TomF: Forgot to answer the copying question ... it needs the backbuffer as an input while also rendering to it. If the hardware could read from and write to the same surface in the same draw call there wouldn't have to be a copying needed. In DX10 it's explicitely disallowed, but I guess it might work on same hardware in DX9 and I suppose it might work on consoles.

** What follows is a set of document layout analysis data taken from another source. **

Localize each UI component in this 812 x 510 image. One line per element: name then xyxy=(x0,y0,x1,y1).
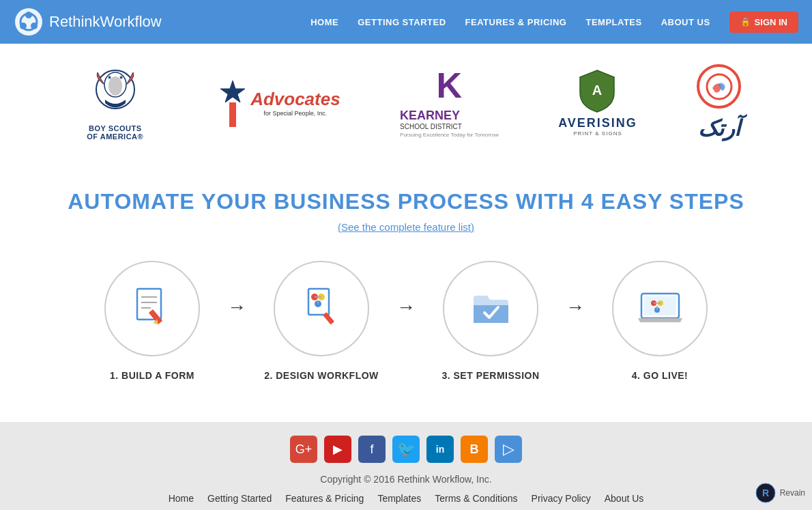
step-1: 1. BUILD A FORM xyxy=(84,261,220,381)
step-2-circle xyxy=(274,261,369,356)
svg-point-3 xyxy=(31,23,38,29)
logo-kearney: K KEARNEY SCHOOL DISTRICTPursuing Excell… xyxy=(400,68,499,138)
step-4-circle xyxy=(612,261,708,356)
revain-badge: R Revain xyxy=(755,483,805,503)
svg-text:A: A xyxy=(592,83,602,98)
logo-artic: آرتک xyxy=(697,64,741,141)
footer-link-terms[interactable]: Terms & Conditions xyxy=(435,493,517,504)
step-4: 4. GO LIVE! xyxy=(592,261,728,381)
logo-icon xyxy=(14,7,44,37)
step-1-circle xyxy=(104,261,200,356)
step-3-permission-icon xyxy=(465,283,517,335)
step-2: 2. DESIGN WORKFLOW xyxy=(253,261,390,381)
footer: G+ ▶ f 🐦 in B ▷ Copyright © 2016 Rethink… xyxy=(0,422,812,510)
step-1-form-icon xyxy=(127,283,178,335)
svg-point-2 xyxy=(25,12,32,18)
logo-advocates: Advocates for Special People, Inc. xyxy=(219,79,340,127)
step-1-label: 1. BUILD A FORM xyxy=(110,370,194,381)
arrow-2: → xyxy=(390,296,422,318)
nav-home[interactable]: HOME xyxy=(310,17,338,27)
step-2-workflow-icon xyxy=(296,283,347,335)
averising-shield-icon: A xyxy=(579,69,616,113)
logo-bsa: ★ ★ BOY SCOUTSOF AMERICA® xyxy=(71,66,160,141)
nav-about-us[interactable]: ABOUT US xyxy=(661,17,710,27)
kearney-sub: SCHOOL DISTRICTPursuing Excellence Today… xyxy=(400,123,499,138)
footer-link-about-us[interactable]: About Us xyxy=(605,493,644,504)
arrow-1: → xyxy=(220,296,253,318)
bsa-emblem-icon: ★ ★ xyxy=(88,66,143,120)
kearney-k-letter: K xyxy=(437,68,463,103)
averising-name: AVERISING xyxy=(558,116,637,130)
artic-text: آرتک xyxy=(698,115,740,141)
artic-handshake-icon xyxy=(706,73,733,100)
step-3-circle xyxy=(443,261,538,356)
social-twitter-icon[interactable]: 🐦 xyxy=(392,436,420,463)
logo[interactable]: RethinkWorkflow xyxy=(14,7,162,37)
footer-link-templates[interactable]: Templates xyxy=(377,493,421,504)
revain-label: Revain xyxy=(780,488,805,498)
advocates-star-icon xyxy=(219,79,246,127)
steps-section: AUTOMATE YOUR BUSINESS PROCESS WITH 4 EA… xyxy=(0,162,812,422)
social-facebook-icon[interactable]: f xyxy=(358,436,386,463)
steps-row: 1. BUILD A FORM → 2. DESIGN WOR xyxy=(41,261,771,381)
social-google-icon[interactable]: G+ xyxy=(290,436,317,463)
svg-point-4 xyxy=(20,23,27,29)
step-3: 3. SET PERMISSION xyxy=(422,261,559,381)
advocates-name: Advocates xyxy=(250,89,340,110)
step-3-label: 3. SET PERMISSION xyxy=(441,370,539,381)
nav-templates[interactable]: TEMPLATES xyxy=(585,17,641,27)
svg-marker-10 xyxy=(220,81,245,102)
footer-links: Home Getting Started Features & Pricing … xyxy=(0,493,812,504)
social-linkedin-icon[interactable]: in xyxy=(426,436,454,463)
logo-averising: A AVERISING PRINT & SIGNS xyxy=(558,69,637,137)
nav-features-pricing[interactable]: FEATURES & PRICING xyxy=(465,17,567,27)
main-nav: HOME GETTING STARTED FEATURES & PRICING … xyxy=(310,12,798,33)
bsa-label: BOY SCOUTSOF AMERICA® xyxy=(87,124,143,141)
social-youtube-icon[interactable]: ▶ xyxy=(324,436,351,463)
step-4-live-icon xyxy=(635,283,686,335)
revain-logo-icon: R xyxy=(755,483,776,503)
footer-link-getting-started[interactable]: Getting Started xyxy=(207,493,272,504)
step-4-label: 4. GO LIVE! xyxy=(632,370,688,381)
kearney-name: KEARNEY xyxy=(400,109,499,123)
svg-rect-28 xyxy=(644,296,676,315)
advocates-sub: for Special People, Inc. xyxy=(250,110,340,117)
averising-sub: PRINT & SIGNS xyxy=(573,130,622,137)
svg-text:R: R xyxy=(762,487,769,498)
footer-link-home[interactable]: Home xyxy=(169,493,194,504)
sign-in-button[interactable]: SIGN IN xyxy=(729,12,798,33)
steps-title: AUTOMATE YOUR BUSINESS PROCESS WITH 4 EA… xyxy=(41,189,771,214)
svg-text:★: ★ xyxy=(119,74,124,81)
logos-section: ★ ★ BOY SCOUTSOF AMERICA® Advocates for … xyxy=(0,44,812,162)
logo-text: RethinkWorkflow xyxy=(49,13,162,31)
social-blogger-icon[interactable]: B xyxy=(461,436,488,463)
step-2-label: 2. DESIGN WORKFLOW xyxy=(264,370,379,381)
arrow-3: → xyxy=(559,296,592,318)
feature-list-link[interactable]: (See the complete feature list) xyxy=(338,221,474,233)
copyright-text: Copyright © 2016 Rethink Workflow, Inc. xyxy=(0,474,812,485)
social-icons: G+ ▶ f 🐦 in B ▷ xyxy=(0,436,812,463)
footer-link-privacy[interactable]: Privacy Policy xyxy=(532,493,591,504)
svg-text:★: ★ xyxy=(107,74,112,81)
svg-rect-11 xyxy=(229,102,236,127)
social-rss-icon[interactable]: ▷ xyxy=(495,436,522,463)
nav-getting-started[interactable]: GETTING STARTED xyxy=(358,17,446,27)
artic-circle-icon xyxy=(697,64,741,109)
footer-link-features-pricing[interactable]: Features & Pricing xyxy=(285,493,364,504)
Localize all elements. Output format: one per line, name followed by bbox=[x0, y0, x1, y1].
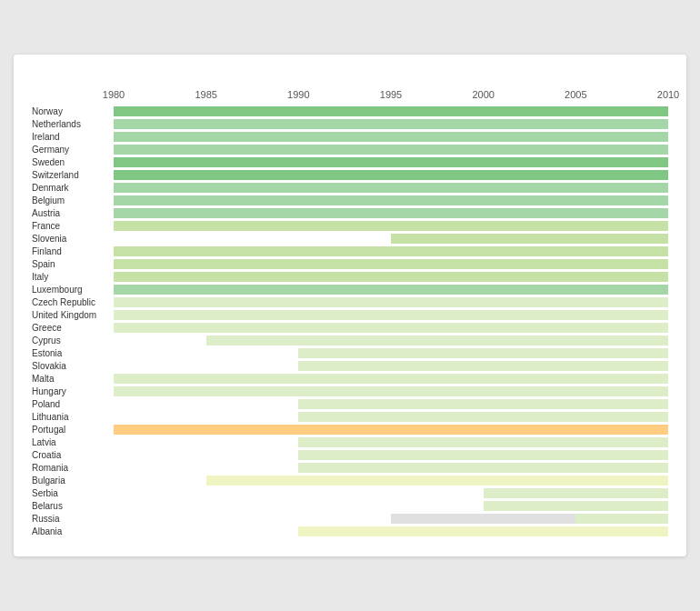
table-row: Poland bbox=[32, 398, 668, 410]
table-row: Croatia bbox=[32, 449, 668, 461]
bar-segment bbox=[298, 450, 668, 460]
bar-area bbox=[114, 526, 668, 536]
bar-area bbox=[114, 234, 668, 244]
header-row: 1980198519901995200020052010 bbox=[32, 87, 668, 102]
table-row: Belgium bbox=[32, 195, 668, 206]
table-row: Hungary bbox=[32, 386, 668, 397]
country-name: Austria bbox=[32, 208, 114, 218]
table-row: Norway bbox=[32, 105, 668, 117]
bar-segment bbox=[114, 195, 668, 205]
bar-area bbox=[114, 501, 668, 511]
year-label-1995: 1995 bbox=[380, 89, 402, 100]
country-name: Serbia bbox=[32, 488, 114, 498]
bar-area bbox=[114, 374, 668, 384]
table-row: Greece bbox=[32, 322, 668, 334]
bar-segment bbox=[114, 221, 668, 231]
years-header: 1980198519901995200020052010 bbox=[114, 87, 668, 102]
bar-area bbox=[114, 463, 668, 473]
table-row: Lithuania bbox=[32, 411, 668, 423]
bar-area bbox=[114, 361, 668, 371]
bar-area bbox=[114, 170, 668, 180]
bar-area bbox=[114, 272, 668, 282]
country-name: Albania bbox=[32, 526, 114, 536]
bar-segment bbox=[114, 310, 668, 320]
bar-area bbox=[114, 310, 668, 320]
bar-area bbox=[114, 183, 668, 193]
table-row: Bulgaria bbox=[32, 475, 668, 486]
bar-segment bbox=[484, 501, 668, 511]
chart-container: 1980198519901995200020052010 NorwayNethe… bbox=[14, 55, 686, 556]
table-row: Netherlands bbox=[32, 118, 668, 130]
bar-segment bbox=[298, 437, 668, 447]
country-name: Germany bbox=[32, 145, 114, 155]
table-row: France bbox=[32, 220, 668, 232]
country-name: Lithuania bbox=[32, 412, 114, 422]
country-name: United Kingdom bbox=[32, 310, 114, 320]
table-row: Germany bbox=[32, 144, 668, 155]
bar-area bbox=[114, 106, 668, 116]
country-name: Romania bbox=[32, 463, 114, 473]
country-name: Sweden bbox=[32, 157, 114, 167]
bar-segment bbox=[298, 361, 668, 371]
table-row: Sweden bbox=[32, 156, 668, 168]
chart-area: 1980198519901995200020052010 NorwayNethe… bbox=[32, 87, 668, 538]
table-row: Cyprus bbox=[32, 335, 668, 346]
country-name: Latvia bbox=[32, 437, 114, 447]
country-name: Hungary bbox=[32, 386, 114, 396]
bar-segment bbox=[114, 425, 668, 435]
country-name: Croatia bbox=[32, 450, 114, 460]
bar-segment bbox=[114, 145, 668, 155]
bar-segment bbox=[298, 348, 668, 358]
bar-segment bbox=[114, 272, 668, 282]
table-row: Spain bbox=[32, 258, 668, 270]
table-row: Austria bbox=[32, 207, 668, 219]
bar-area bbox=[114, 399, 668, 409]
country-name: Russia bbox=[32, 514, 114, 524]
bar-area bbox=[114, 437, 668, 447]
bar-area bbox=[114, 514, 668, 524]
bar-area bbox=[114, 488, 668, 498]
table-row: Denmark bbox=[32, 182, 668, 194]
bar-area bbox=[114, 386, 668, 396]
bar-segment bbox=[114, 119, 668, 129]
country-name: Luxembourg bbox=[32, 285, 114, 295]
country-name: Slovakia bbox=[32, 361, 114, 371]
bar-segment bbox=[298, 399, 668, 409]
country-name: Netherlands bbox=[32, 119, 114, 129]
country-name: Denmark bbox=[32, 183, 114, 193]
year-label-2010: 2010 bbox=[657, 89, 679, 100]
bar-area bbox=[114, 348, 668, 358]
rows-container: NorwayNetherlandsIrelandGermanySwedenSwi… bbox=[32, 105, 668, 538]
table-row: Ireland bbox=[32, 131, 668, 143]
country-name: Poland bbox=[32, 399, 114, 409]
bar-segment bbox=[114, 208, 668, 218]
bar-area bbox=[114, 259, 668, 269]
year-label-1985: 1985 bbox=[195, 89, 216, 100]
table-row: Albania bbox=[32, 526, 668, 537]
bar-area bbox=[114, 336, 668, 346]
country-name: Czech Republic bbox=[32, 297, 114, 307]
bar-segment bbox=[114, 132, 668, 142]
bar-segment bbox=[298, 526, 668, 536]
table-row: Slovakia bbox=[32, 360, 668, 372]
bar-segment bbox=[298, 463, 668, 473]
bar-area bbox=[114, 208, 668, 218]
table-row: Portugal bbox=[32, 424, 668, 436]
country-name: Italy bbox=[32, 272, 114, 282]
bar-segment bbox=[114, 297, 668, 307]
bar-segment bbox=[114, 183, 668, 193]
table-row: United Kingdom bbox=[32, 309, 668, 321]
bar-area bbox=[114, 425, 668, 435]
bar-segment bbox=[484, 488, 668, 498]
bar-segment bbox=[114, 323, 668, 333]
bar-area bbox=[114, 132, 668, 142]
bar-segment bbox=[391, 234, 668, 244]
table-row: Finland bbox=[32, 245, 668, 257]
year-label-2005: 2005 bbox=[565, 89, 586, 100]
bar-segment bbox=[206, 336, 668, 346]
bar-area bbox=[114, 221, 668, 231]
bar-segment bbox=[114, 374, 668, 384]
table-row: Estonia bbox=[32, 347, 668, 359]
year-label-1990: 1990 bbox=[287, 89, 309, 100]
bar-area bbox=[114, 476, 668, 486]
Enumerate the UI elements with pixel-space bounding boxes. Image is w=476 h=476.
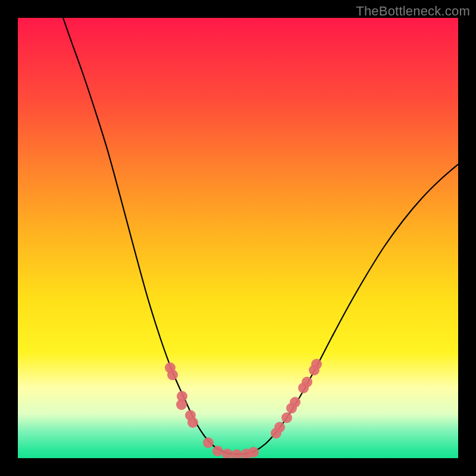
data-marker	[302, 377, 312, 387]
data-marker	[176, 399, 187, 410]
watermark-text: TheBottleneck.com	[356, 4, 470, 19]
curve-layer	[18, 18, 458, 458]
bottleneck-curve-right	[233, 164, 458, 454]
data-marker	[212, 446, 223, 456]
data-marker	[281, 412, 292, 423]
data-marker	[187, 417, 198, 428]
data-marker	[311, 359, 322, 369]
chart-frame: TheBottleneck.com	[0, 0, 476, 476]
data-marker	[290, 397, 300, 408]
data-marker	[248, 447, 259, 458]
data-marker	[274, 422, 285, 433]
data-marker	[167, 369, 178, 380]
data-marker	[231, 449, 242, 458]
plot-area	[18, 18, 458, 458]
bottleneck-curve-left	[63, 18, 233, 454]
data-marker	[203, 437, 214, 448]
data-marker	[222, 449, 233, 458]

WheretIB: Well, antialiasing edges of transparent surfaces should work fine I think (haven't tested though). However, background edges behind a transparent surface would smear pixels on the transparent surface. This may not be so visible though. But in any case it should be possible to separate the rendering into two passes, one for opaque followed by its GPAA pass, then transparent surfaces on top of that and then GPAA of that.

WheretIB
Sunday, March 13, 2011

Since the depth-buffer is used to remove lines that are hidden, I figure that it doesn't work with transparent surfaces?

Humus
Sunday, March 13, 2011

Tom: The depth-buffer is not used other than removing lines that are hidden. No particular information is extracted from it during antialiasing, but the deferred rendering part of the demo does of course read it.

TomF: I was unaware of that paper, but the idea is indeed quite similar. The difference is I blend as a post-step over a final image whereas AFAICT he's rendering antialiased lines and doing the shading of both sides of the edge.

Ben
Sunday, March 13, 2011

It looks really really good! I'm curious to see scenes with more geometric detail.